## WHAT YOU SHOULD DO
How many lines in the material below include the string "сериалы"? Answer with the number only.

## PROVIDED RECORDS
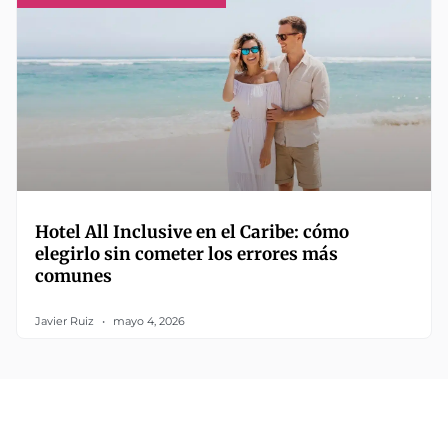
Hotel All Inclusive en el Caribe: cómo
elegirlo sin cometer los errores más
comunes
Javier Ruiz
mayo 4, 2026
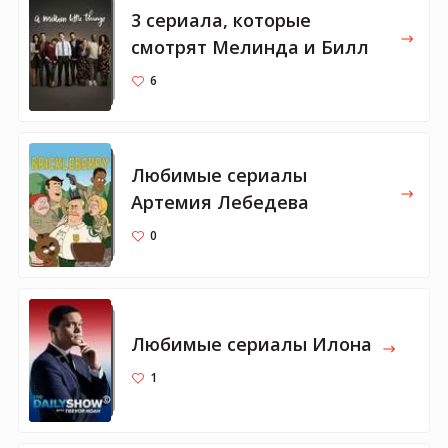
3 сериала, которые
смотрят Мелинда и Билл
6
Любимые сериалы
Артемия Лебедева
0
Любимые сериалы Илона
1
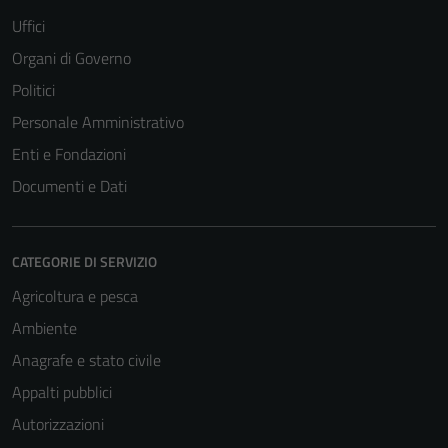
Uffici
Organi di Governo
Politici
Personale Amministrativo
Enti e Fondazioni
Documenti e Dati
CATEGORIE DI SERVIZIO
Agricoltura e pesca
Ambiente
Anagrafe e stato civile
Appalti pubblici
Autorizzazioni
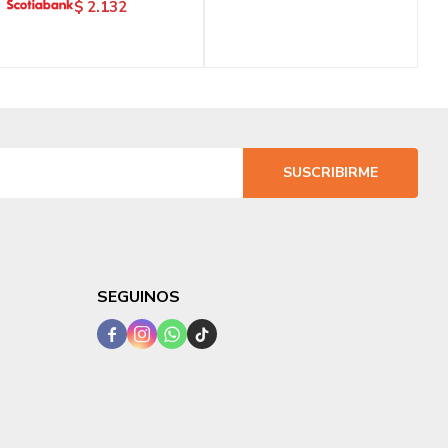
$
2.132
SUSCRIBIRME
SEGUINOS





--

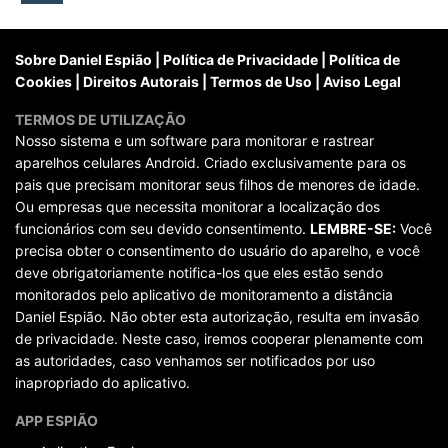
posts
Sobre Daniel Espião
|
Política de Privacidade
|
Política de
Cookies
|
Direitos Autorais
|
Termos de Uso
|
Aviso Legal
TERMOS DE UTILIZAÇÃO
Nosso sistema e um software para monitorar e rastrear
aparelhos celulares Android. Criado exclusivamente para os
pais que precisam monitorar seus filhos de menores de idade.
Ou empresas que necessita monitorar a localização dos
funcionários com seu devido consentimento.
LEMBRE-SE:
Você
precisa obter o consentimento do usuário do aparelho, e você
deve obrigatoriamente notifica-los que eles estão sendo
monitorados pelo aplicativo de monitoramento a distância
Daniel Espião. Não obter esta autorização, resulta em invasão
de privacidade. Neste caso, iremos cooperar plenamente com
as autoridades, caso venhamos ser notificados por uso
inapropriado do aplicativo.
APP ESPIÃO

## EXERCISE RESPONSE
2